Items from a dataset:
-------

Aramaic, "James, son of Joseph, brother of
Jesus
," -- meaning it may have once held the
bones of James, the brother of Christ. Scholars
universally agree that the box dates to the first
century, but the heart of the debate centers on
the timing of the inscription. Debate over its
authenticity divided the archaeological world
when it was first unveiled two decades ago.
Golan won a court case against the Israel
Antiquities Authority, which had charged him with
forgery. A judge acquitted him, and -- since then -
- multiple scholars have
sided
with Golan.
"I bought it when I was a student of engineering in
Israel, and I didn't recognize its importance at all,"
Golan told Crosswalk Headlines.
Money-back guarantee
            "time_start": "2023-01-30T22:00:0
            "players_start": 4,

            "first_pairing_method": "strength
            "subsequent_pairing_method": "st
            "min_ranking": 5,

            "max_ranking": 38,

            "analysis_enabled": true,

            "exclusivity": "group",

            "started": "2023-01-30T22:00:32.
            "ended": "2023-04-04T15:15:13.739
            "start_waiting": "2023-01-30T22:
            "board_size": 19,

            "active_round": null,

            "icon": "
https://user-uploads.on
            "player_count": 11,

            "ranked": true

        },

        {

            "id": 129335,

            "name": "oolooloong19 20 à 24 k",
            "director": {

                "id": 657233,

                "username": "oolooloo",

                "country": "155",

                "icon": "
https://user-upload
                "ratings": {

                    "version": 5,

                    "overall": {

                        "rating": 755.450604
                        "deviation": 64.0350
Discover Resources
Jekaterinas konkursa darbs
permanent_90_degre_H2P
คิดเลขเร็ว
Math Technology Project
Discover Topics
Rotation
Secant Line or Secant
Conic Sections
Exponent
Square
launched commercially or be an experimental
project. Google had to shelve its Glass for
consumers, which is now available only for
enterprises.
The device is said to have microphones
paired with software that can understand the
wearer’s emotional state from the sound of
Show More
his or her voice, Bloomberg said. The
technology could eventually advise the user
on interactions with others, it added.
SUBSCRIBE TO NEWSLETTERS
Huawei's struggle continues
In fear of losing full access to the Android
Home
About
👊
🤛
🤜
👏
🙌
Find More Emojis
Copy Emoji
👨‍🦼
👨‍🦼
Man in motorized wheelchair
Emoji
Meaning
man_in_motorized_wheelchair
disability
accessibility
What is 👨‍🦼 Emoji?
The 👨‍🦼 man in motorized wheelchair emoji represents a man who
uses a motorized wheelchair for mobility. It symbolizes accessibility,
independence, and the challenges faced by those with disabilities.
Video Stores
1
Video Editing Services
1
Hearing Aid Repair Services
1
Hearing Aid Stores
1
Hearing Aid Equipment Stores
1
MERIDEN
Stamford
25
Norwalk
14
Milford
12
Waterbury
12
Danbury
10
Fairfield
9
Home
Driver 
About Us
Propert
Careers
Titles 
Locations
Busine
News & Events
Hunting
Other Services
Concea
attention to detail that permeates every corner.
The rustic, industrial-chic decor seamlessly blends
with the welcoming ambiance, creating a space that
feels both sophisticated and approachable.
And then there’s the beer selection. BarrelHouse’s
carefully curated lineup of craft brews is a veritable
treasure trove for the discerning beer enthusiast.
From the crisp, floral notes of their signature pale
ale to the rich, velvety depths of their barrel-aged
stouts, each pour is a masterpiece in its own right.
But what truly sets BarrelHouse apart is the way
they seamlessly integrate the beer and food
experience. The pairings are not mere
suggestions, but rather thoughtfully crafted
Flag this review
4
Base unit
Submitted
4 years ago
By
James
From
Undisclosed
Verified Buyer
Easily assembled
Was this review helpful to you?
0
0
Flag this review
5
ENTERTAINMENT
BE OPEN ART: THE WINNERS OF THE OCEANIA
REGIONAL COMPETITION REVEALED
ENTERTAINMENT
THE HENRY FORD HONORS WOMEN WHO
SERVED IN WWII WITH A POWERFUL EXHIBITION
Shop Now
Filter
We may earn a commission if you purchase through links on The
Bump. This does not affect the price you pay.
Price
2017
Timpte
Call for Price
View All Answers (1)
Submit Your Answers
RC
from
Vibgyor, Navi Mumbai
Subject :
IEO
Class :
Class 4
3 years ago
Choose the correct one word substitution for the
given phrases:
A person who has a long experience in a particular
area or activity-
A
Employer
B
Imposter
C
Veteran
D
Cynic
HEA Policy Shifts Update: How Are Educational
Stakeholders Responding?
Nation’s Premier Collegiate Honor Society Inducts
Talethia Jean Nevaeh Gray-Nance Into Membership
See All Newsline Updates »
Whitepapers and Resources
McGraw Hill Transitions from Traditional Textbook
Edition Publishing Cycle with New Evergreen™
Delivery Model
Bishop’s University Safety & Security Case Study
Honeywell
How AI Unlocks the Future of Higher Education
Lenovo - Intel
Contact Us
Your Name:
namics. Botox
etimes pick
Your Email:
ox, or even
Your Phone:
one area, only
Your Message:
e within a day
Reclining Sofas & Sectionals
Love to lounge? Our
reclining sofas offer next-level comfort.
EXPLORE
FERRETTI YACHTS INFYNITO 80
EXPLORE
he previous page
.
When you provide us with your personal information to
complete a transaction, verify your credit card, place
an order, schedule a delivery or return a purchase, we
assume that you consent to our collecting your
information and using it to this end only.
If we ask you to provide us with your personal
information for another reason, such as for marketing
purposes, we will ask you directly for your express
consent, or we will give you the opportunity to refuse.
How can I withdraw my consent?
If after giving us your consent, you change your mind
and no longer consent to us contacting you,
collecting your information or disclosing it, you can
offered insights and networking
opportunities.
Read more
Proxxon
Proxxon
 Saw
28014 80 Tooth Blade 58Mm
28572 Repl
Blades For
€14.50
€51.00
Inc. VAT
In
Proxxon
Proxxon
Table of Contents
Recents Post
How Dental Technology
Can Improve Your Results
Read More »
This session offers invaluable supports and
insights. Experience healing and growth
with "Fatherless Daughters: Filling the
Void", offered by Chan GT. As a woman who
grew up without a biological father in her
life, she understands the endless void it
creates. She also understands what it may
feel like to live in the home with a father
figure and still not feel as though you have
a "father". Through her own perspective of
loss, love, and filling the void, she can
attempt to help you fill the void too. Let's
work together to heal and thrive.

-------

WORK INSTRUCTIONS
Only the number of lines in the data that hold "James" should be stated.

SOLUTION BELOW
3